Jessica Mason Pieklo

The deadline of August 22 was announced in a status report filed by the administration with the U.S. Court of Appeals for the Tenth Circuit.

The Obama administration announced it plans to issue new interim rules to accommodate those religious nonprofits that object to complying with the birth control benefit under the Affordable Care Act by August 22.

The statement was part of a status report filed by the administration with the U.S. Court of Appeals for the Tenth Circuit in connection with a handful of legal challenges by religiously affiliated nonprofits like Little Sisters of the Poor currently before the federal appeals court. The administration told the appeals court it was issuing the new rules in light of the U.S. Supreme Court’s order in the Wheaton College case, which held the evangelical Christian college out of Illinois did not have to complete the paperwork required to qualify for the accommodation because filling out the paperwork substantially burdened the college’s religious beliefs. The Wheaton College order came just after the Roberts Court ruled closely held for-profit companies could object to the contraception benefit on religious grounds as well, relying in part on the existence of the nonprofit accommodation to support its conclusion the Obama administration had other less restrictive means of providing contraceptive coverage for workers.
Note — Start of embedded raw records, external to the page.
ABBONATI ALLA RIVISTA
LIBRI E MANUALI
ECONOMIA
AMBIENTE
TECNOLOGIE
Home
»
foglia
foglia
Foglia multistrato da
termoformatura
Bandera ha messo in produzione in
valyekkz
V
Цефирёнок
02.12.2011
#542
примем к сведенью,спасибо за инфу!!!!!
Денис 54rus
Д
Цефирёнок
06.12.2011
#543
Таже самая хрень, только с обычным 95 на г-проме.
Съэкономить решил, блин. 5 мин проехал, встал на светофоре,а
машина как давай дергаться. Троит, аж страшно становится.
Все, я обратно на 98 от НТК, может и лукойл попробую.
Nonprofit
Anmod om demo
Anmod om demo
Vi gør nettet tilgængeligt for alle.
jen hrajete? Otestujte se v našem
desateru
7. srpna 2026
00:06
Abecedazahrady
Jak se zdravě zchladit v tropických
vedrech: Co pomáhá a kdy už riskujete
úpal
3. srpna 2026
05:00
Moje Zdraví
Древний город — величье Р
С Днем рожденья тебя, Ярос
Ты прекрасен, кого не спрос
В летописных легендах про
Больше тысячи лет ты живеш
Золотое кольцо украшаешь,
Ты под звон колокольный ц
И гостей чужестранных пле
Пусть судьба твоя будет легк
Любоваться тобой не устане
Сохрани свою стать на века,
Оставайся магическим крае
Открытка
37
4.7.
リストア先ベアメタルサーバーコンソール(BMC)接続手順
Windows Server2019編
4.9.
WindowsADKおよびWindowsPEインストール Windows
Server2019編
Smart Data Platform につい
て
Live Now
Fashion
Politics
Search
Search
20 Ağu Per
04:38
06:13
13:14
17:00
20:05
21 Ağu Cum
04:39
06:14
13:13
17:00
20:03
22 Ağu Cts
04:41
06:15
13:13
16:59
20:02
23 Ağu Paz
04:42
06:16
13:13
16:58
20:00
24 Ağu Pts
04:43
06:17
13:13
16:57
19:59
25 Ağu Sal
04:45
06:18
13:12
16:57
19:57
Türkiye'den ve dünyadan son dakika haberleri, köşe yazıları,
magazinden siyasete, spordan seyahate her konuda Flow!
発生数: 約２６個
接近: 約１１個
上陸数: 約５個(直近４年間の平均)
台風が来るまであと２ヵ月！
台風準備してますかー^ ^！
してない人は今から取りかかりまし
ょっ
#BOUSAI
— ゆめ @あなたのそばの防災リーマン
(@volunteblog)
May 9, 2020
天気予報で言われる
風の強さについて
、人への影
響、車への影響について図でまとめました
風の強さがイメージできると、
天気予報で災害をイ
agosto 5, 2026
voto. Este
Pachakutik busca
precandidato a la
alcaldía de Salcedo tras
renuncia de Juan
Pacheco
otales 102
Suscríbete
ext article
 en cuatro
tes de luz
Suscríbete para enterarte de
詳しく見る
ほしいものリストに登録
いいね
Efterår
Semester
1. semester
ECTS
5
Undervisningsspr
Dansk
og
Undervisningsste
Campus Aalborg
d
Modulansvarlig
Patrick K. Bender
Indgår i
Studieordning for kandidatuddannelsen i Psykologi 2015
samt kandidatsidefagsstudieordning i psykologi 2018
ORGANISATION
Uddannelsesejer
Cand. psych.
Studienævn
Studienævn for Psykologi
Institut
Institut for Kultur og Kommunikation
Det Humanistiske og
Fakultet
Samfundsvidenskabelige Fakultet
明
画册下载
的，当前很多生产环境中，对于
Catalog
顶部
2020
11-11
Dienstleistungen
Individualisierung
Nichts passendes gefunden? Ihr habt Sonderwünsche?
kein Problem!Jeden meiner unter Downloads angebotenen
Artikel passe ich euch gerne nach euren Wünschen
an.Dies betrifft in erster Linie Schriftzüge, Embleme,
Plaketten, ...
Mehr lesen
In its status report, the Obama administration suggested that whether or not the legal challenges continue after the new rules are announced will be entirely up to the plaintiffs, and asked they notify the court by September 2 of their intentions to either continue or drop their challenges.

Meanwhile, a different federal appeals court ruled that Fresh Unlimited Inc., the parent company of the secular for-profit Freshway Foods, won’t have to provide contraception coverage for its employees. The one-page order in the Gilardi v. the U.S. Department of Health and Human Services case is believed to be the first to apply the Supreme Court’s Hobby Lobby decision. The order sends the case back to the district court, according to news reports, with instructions to issue an order that grants an exemption and to consider whether to extend it to the Gilardis individually.